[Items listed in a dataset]
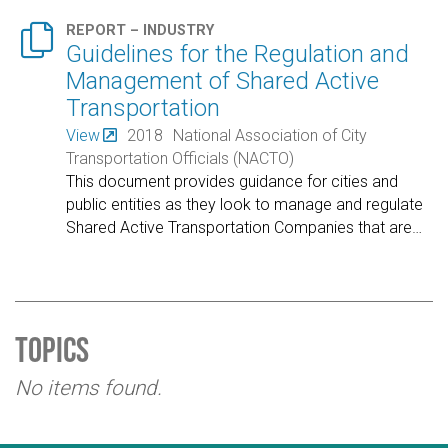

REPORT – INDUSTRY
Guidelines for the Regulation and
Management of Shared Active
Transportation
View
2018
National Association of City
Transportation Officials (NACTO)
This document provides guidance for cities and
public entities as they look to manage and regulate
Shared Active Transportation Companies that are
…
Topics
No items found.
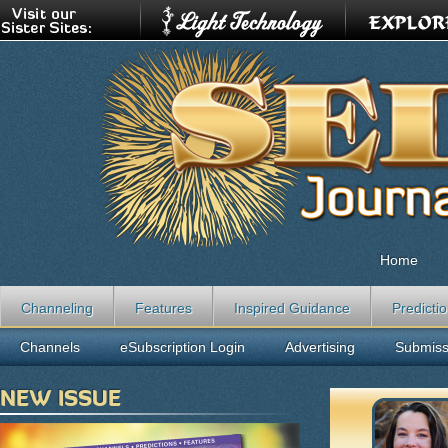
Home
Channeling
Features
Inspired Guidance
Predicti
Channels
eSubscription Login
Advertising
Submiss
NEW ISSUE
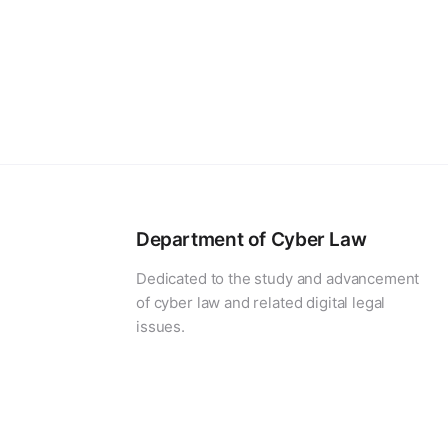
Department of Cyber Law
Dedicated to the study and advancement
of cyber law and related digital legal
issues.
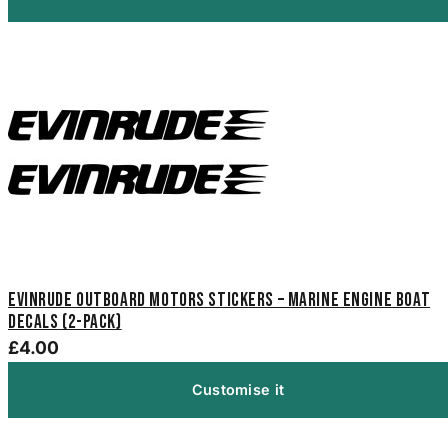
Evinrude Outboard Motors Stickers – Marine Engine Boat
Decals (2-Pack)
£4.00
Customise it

--

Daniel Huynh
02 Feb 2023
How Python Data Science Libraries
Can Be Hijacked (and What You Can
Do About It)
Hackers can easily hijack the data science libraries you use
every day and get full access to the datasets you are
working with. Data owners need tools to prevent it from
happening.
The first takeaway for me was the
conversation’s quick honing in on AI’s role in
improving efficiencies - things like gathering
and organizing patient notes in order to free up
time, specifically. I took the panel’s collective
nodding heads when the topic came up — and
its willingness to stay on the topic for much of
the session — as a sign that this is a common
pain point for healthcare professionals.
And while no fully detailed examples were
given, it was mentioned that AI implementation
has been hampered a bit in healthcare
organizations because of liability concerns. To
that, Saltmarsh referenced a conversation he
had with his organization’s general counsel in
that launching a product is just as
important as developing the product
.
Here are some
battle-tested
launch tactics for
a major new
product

• **EXERCISE INSTRUCTIONS**
Scan the entries above and show each line that contains the word "with".

• **RESPONSE TO THIS TASK**
working with. Data owners need tools to prevent it from
had with his organization’s general counsel in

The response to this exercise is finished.